■ WHAT NEEDS TO BE DONE:
Bring together copies of the lines in the data below that contain the word "para".

[Extracted records]
+++++

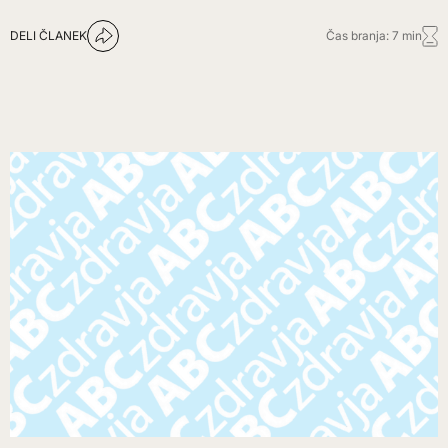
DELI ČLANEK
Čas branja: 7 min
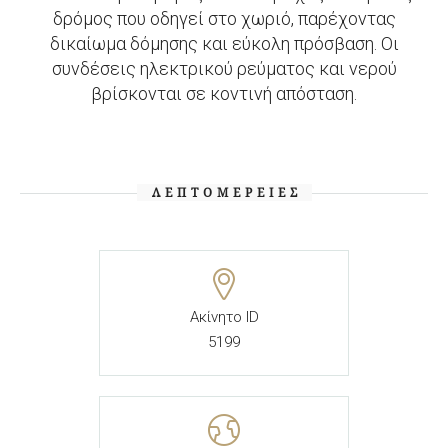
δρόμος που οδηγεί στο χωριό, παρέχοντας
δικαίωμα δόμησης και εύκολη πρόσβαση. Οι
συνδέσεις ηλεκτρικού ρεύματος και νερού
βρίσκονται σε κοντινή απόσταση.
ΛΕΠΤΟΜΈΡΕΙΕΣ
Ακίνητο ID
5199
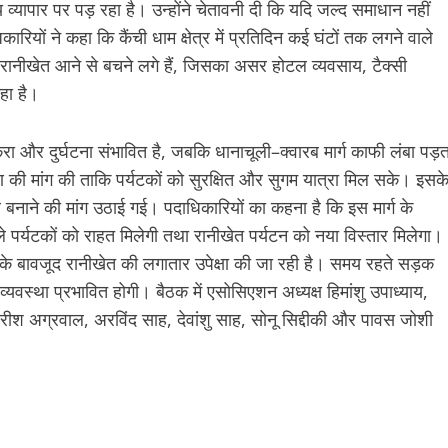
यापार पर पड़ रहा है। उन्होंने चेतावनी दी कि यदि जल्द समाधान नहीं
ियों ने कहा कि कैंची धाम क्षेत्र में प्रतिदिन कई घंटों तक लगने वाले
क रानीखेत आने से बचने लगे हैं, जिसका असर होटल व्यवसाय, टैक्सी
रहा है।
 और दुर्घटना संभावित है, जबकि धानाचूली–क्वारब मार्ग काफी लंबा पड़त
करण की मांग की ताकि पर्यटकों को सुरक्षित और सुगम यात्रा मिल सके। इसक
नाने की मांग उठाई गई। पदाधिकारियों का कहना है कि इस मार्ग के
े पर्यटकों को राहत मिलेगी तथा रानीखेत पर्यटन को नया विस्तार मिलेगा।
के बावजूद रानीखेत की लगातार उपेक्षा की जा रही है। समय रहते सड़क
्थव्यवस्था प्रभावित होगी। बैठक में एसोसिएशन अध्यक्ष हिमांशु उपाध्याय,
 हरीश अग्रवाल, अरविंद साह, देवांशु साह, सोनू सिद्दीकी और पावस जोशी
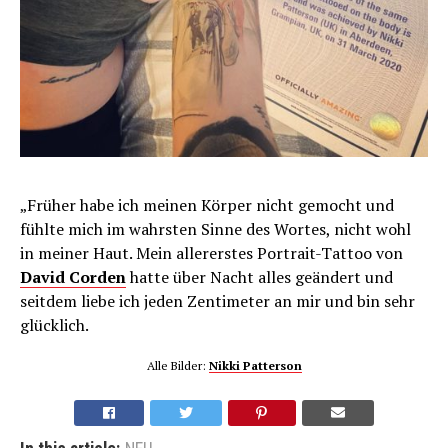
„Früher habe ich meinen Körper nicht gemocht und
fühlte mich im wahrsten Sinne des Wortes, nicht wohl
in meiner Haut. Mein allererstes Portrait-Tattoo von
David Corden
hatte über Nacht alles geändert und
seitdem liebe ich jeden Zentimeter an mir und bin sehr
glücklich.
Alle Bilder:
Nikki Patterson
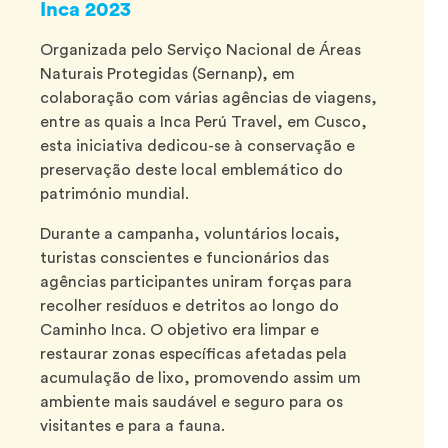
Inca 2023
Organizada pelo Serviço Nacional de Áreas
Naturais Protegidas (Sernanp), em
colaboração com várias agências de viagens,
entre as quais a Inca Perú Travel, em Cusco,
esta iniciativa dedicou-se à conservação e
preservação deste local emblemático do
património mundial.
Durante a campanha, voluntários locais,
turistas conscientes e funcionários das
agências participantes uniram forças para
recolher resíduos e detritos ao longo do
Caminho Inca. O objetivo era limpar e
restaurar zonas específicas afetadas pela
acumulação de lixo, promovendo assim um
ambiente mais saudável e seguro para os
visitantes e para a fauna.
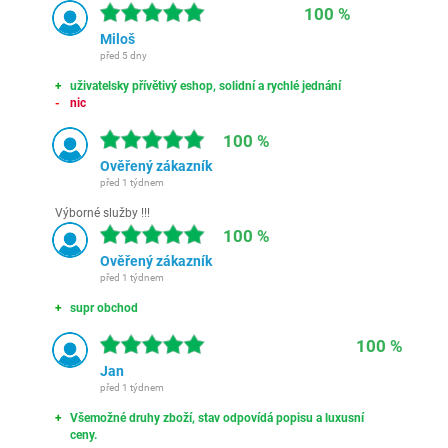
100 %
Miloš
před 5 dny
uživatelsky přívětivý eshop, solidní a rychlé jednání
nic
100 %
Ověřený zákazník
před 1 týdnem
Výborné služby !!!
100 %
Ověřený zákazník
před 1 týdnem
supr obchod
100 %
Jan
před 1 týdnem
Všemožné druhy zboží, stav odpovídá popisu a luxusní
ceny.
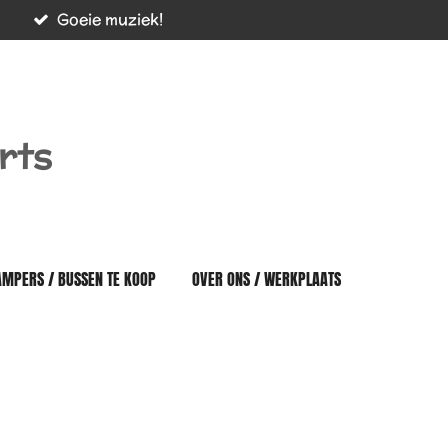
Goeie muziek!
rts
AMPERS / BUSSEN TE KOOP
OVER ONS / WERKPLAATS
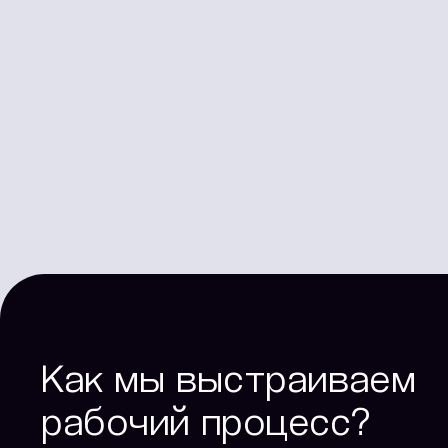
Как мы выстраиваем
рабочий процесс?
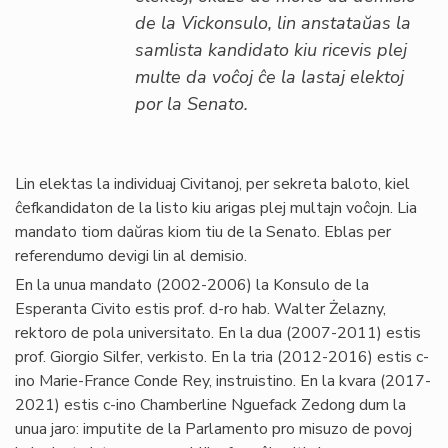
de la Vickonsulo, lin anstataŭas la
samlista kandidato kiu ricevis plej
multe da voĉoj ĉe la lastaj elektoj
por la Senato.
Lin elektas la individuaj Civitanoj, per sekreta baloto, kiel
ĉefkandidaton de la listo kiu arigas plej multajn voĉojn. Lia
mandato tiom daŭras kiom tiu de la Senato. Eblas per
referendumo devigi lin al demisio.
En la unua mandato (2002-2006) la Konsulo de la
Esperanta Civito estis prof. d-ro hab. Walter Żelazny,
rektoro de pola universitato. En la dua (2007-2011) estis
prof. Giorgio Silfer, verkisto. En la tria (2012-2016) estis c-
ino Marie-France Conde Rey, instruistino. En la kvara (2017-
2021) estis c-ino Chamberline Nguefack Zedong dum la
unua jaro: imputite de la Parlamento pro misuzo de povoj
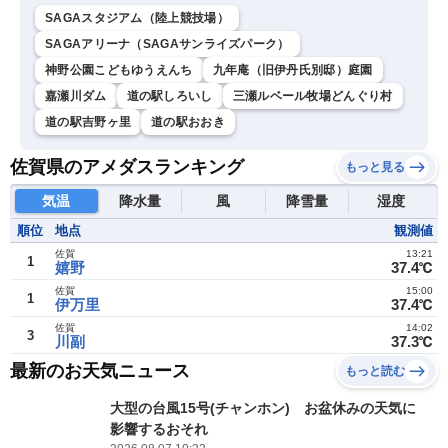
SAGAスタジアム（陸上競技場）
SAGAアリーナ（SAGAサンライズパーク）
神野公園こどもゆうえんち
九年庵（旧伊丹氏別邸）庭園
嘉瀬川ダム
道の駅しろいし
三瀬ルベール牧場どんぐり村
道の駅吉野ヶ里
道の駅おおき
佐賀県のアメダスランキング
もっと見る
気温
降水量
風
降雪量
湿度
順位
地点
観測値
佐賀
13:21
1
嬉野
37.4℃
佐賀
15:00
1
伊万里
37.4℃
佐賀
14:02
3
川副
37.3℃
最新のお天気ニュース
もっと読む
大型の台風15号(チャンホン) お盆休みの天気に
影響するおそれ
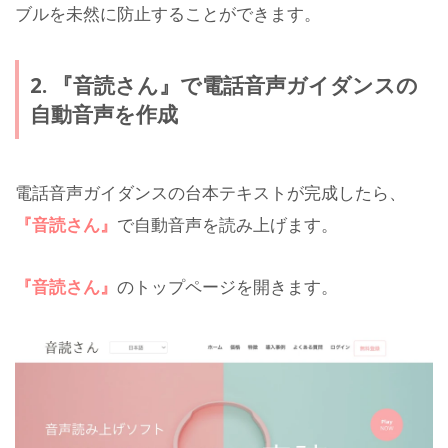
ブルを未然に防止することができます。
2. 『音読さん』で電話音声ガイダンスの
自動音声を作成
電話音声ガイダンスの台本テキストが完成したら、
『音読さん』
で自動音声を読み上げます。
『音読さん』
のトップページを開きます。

+++++

■ EXERCISE SOLUTION:
agências participantes uniram forças para
ambiente mais saudável e seguro para os
visitantes e para a fauna.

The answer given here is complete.